*Records supplied*:
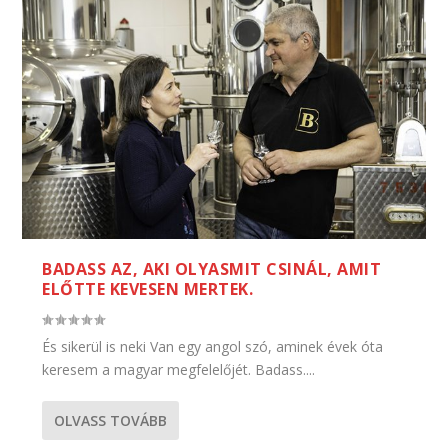
BADASS AZ, AKI OLYASMIT CSINÁL, AMIT
ELŐTTE KEVESEN MERTEK.
És sikerül is neki Van egy angol szó, aminek évek óta
keresem a magyar megfelelőjét. Badass....
OLVASS TOVÁBB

*What you are asked to do*: Having located the line containing "És sikerül is", set it down along with every line after it through the end of the data, reproducing each exactly.

*Reply to the exercise*:
És sikerül is neki Van egy angol szó, aminek évek óta
keresem a magyar megfelelőjét. Badass....
OLVASS TOVÁBB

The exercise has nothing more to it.